I am trying to calculate the Area of each Voronoi cell in matlab but I am stuck. I found this code online:
[v , c] = voronoin(sdata);
for i = 1 : size(c ,1)
ind = c{i}';
tess_area(i,1) = polyarea( v(ind,1) , v(ind,2) );
end
This code does not work because one of the points in v is [Inf,Inf]. This is a point in infinity. How can I bypass this problem?
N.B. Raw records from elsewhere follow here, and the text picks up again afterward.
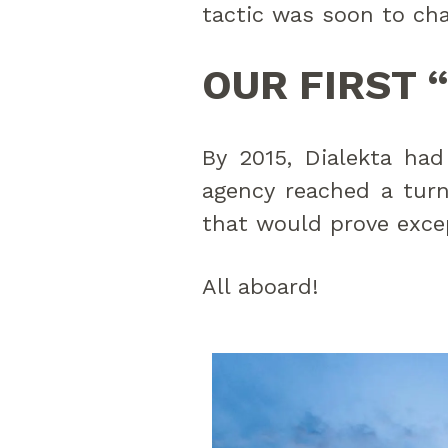
tactic was soon to ch
OUR FIRST 
By 2015, Dialekta had
agency reached a tur
that would prove excep
All aboard!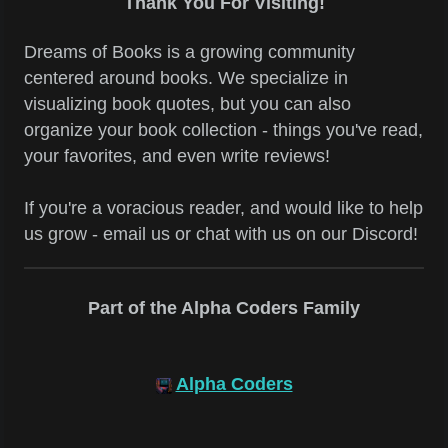
Thank You For Visiting!
Dreams of Books is a growing community
centered around books. We specialize in
visualizing book quotes, but you can also
organize your book collection - things you've read,
your favorites, and even write reviews!
If you're a voracious reader, and would like to help
us grow - email us or chat with us on our Discord!
Part of the Alpha Coders Family
Alpha Coders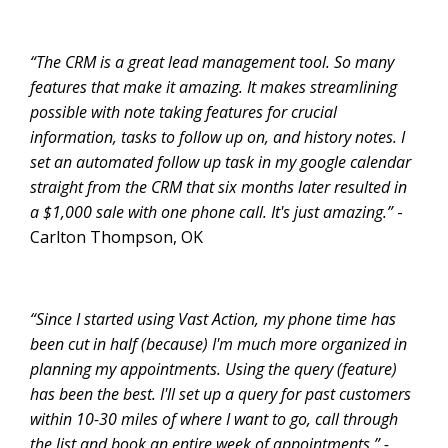
“The CRM is a great lead management tool. So many
features that make it amazing. It makes streamlining
possible with note taking features for crucial
information, tasks to follow up on, and history notes. I
set an automated follow up task in my google calendar
straight from the CRM that six months later resulted in
a $1,000 sale with one phone call. It's just amazing.”
-
Carlton Thompson, OK
“Since I started using Vast Action, my phone time has
been cut in half (because) I'm much more organized in
planning my appointments. Using the query (feature)
has been the best. I'll set up a query for past customers
within 10-30 miles of where I want to go, call through
the list and book an entire week of appointments.” -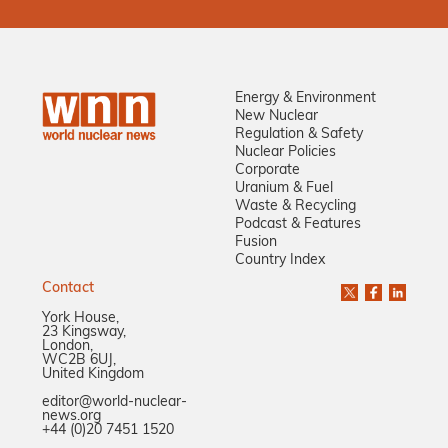
Energy & Environment
New Nuclear
Regulation & Safety
Nuclear Policies
Corporate
Uranium & Fuel
Waste & Recycling
Podcast & Features
Fusion
Country Index
Contact
York House,
23 Kingsway,
London,
WC2B 6UJ,
United Kingdom
editor@world-nuclear-
news.org
+44 (0)20 7451 1520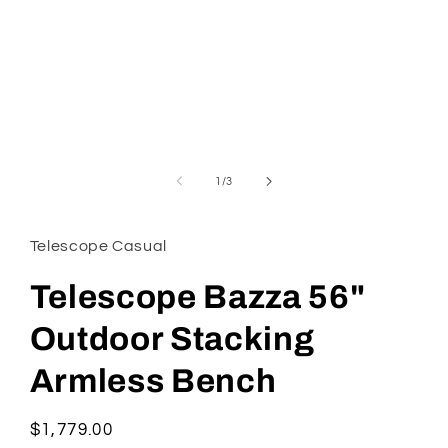
Open
media
1
in
modal
of
1
/
3
Telescope Casual
Telescope Bazza 56"
Outdoor Stacking
Armless Bench
Regular
$1,779.00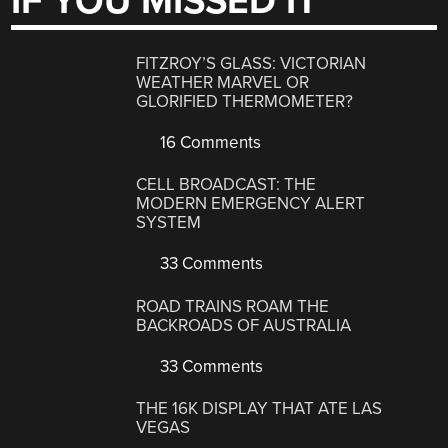
IF YOU MISSED IT
FITZROY’S GLASS: VICTORIAN
WEATHER MARVEL OR
GLORIFIED THERMOMETER?
16 Comments
CELL BROADCAST: THE
MODERN EMERGENCY ALERT
SYSTEM
33 Comments
ROAD TRAINS ROAM THE
BACKROADS OF AUSTRALIA
33 Comments
THE 16K DISPLAY THAT ATE LAS
VEGAS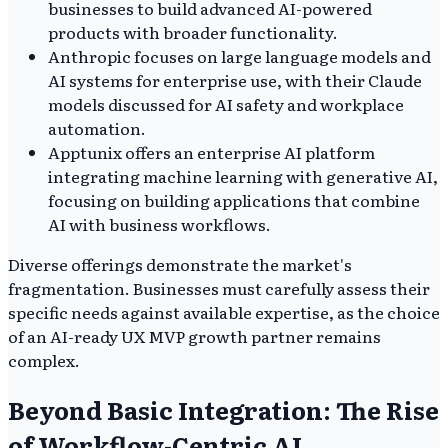
businesses to build advanced AI-powered
products with broader functionality.
Anthropic focuses on large language models and
AI systems for enterprise use, with their Claude
models discussed for AI safety and workplace
automation.
Apptunix offers an enterprise AI platform
integrating machine learning with generative AI,
focusing on building applications that combine
AI with business workflows.
Diverse offerings demonstrate the market's
fragmentation. Businesses must carefully assess their
specific needs against available expertise, as the choice
of an AI-ready UX MVP growth partner remains
complex.
Beyond Basic Integration: The Rise
of Workflow-Centric AI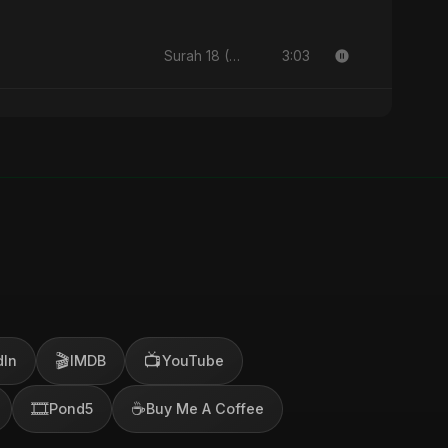
3:03
Surah 18 (Al-Kahf: Imtihaan Ki Roshni) (feat. Fahmida Akter Ritu) - Single
🎬
📺
dIn
IMDB
YouTube
🎞️
☕
Pond5
Buy Me A Coffee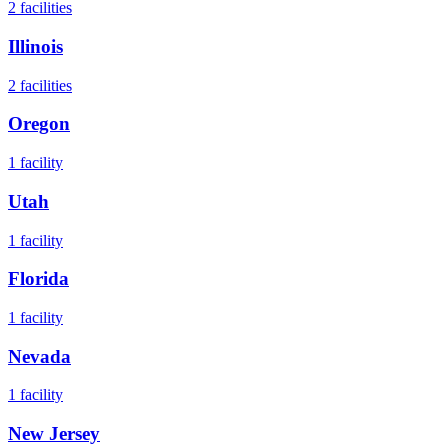
2
facilities
Illinois
2
facilities
Oregon
1
facility
Utah
1
facility
Florida
1
facility
Nevada
1
facility
New Jersey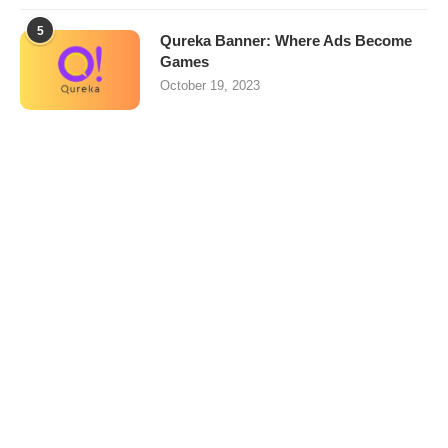
5
Qureka Banner: Where Ads Become
Games
October 19, 2023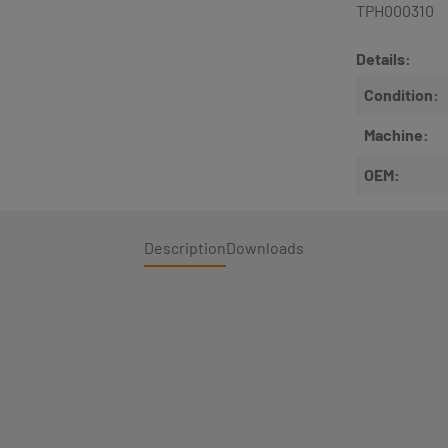
TPH000310
Details:
Condition:
Machine:
OEM:
Description
Downloads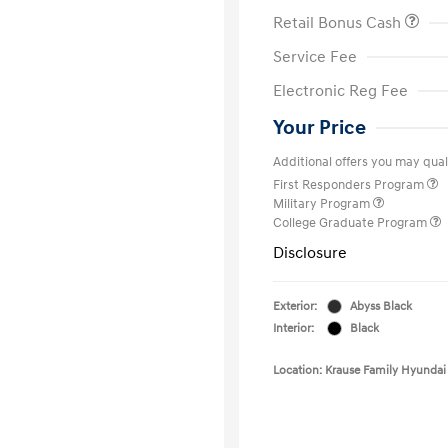
Retail Bonus Cash
Service Fee
Electronic Reg Fee
Your Price
Additional offers you may quali
First Responders Program
Military Program
College Graduate Program
Disclosure
Exterior:
Abyss Black
Interior:
Black
Location: Krause Family Hyundai 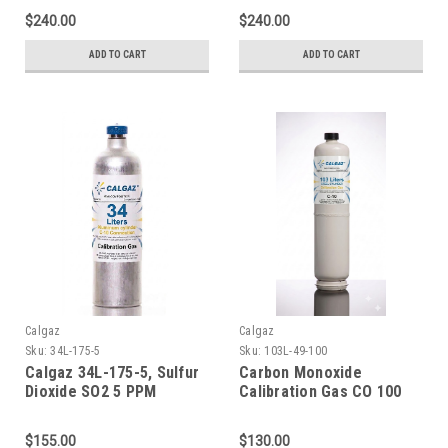
Aluminum Cylinder C-10
Aluminum Cylinder C-10
$240.00
$240.00
Connection
Connection
ADD TO CART
ADD TO CART
Calgaz
Calgaz
Sku:
34L-175-5
Sku:
103L-49-100
Calgaz 34L-175-5, Sulfur
Carbon Monoxide
Dioxide SO2 5 PPM
Calibration Gas CO 100
Calibration Gas Balance
PPM Balance Nitrogen in
Nitrogen in a 34 Liter
a 103 Liter Cylinder C-10
$155.00
$130.00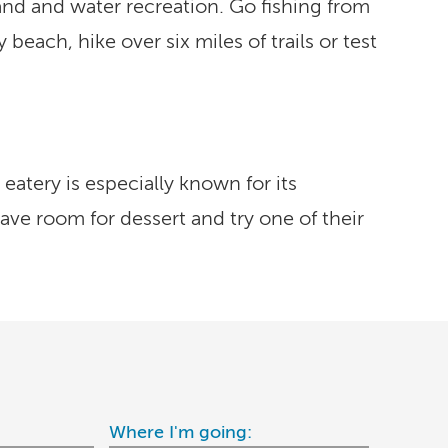
land and water recreation. Go fishing from
each, hike over six miles of trails or test
eatery is especially known for its
ve room for dessert and try one of their
Where I'm going: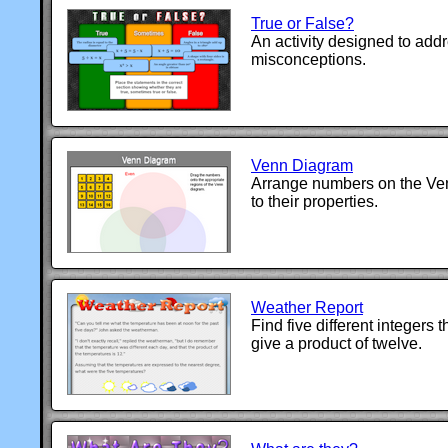
True or False?
An activity designed to ad
misconceptions.
Venn Diagram
Arrange numbers on the Ve
to their properties.
Weather Report
Find five different integers t
give a product of twelve.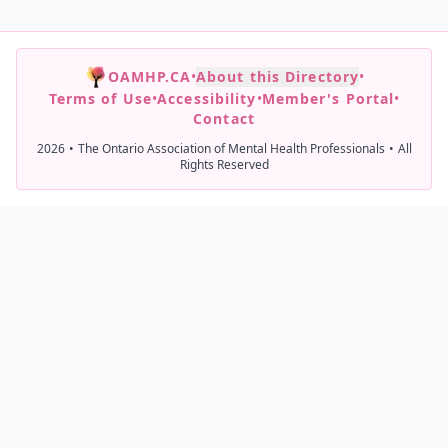
OAMHP.CA
•
About this Directory
•
Terms of Use
•
Accessibility
•
Member's Portal
•
Contact
2026
•
The Ontario Association of Mental Health Professionals
•
All
Rights Reserved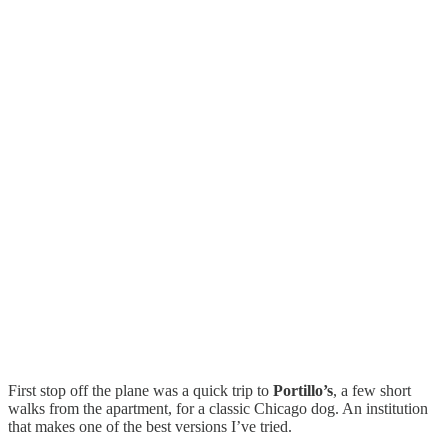
First stop off the plane was a quick trip to
Portillo’s
, a few short
walks from the apartment, for a classic Chicago dog. An institution
that makes one of the best versions I’ve tried.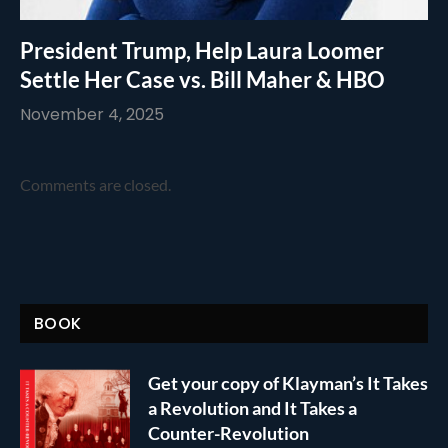
President Trump, Help Laura Loomer
Settle Her Case vs. Bill Maher & HBO
November 4, 2025
Comments are closed.
BOOK
Get your copy of Klayman’s It Takes
a Revolution and It Takes a
Counter-Revolution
According to the example in the documentation for 'voronoin', the first point of v will always be [Inf, Inf]. Here's a quote:
The first row of V is a point at infinity. If any index in a cell of the cell array is 1, then the corresponding Voronoi cell contains the first point in V, a point at infinity. This means the Voronoi cell is unbounded.
If you want to use 'polyarea' on the vertices v without getting NaNs then my naive answer is to chop off the first row of v before inputting it into 'polyarea':
sdata = [ 0.5 0
0 0.5
-0.5 -0.5
-0.2 -0.1
-0.1 0.1
0.1 -0.1
0.1 0.1 ]
[v , c] = voronoin(sdata);
for i = 1 : size(c ,1)
ind = c{i}';
tess_area(i,1) = polyarea( v(2:end,1), v(2:end,2))
end
But if that's not what you meant by "not working" then perhaps you can elaborate more on what you expected to see?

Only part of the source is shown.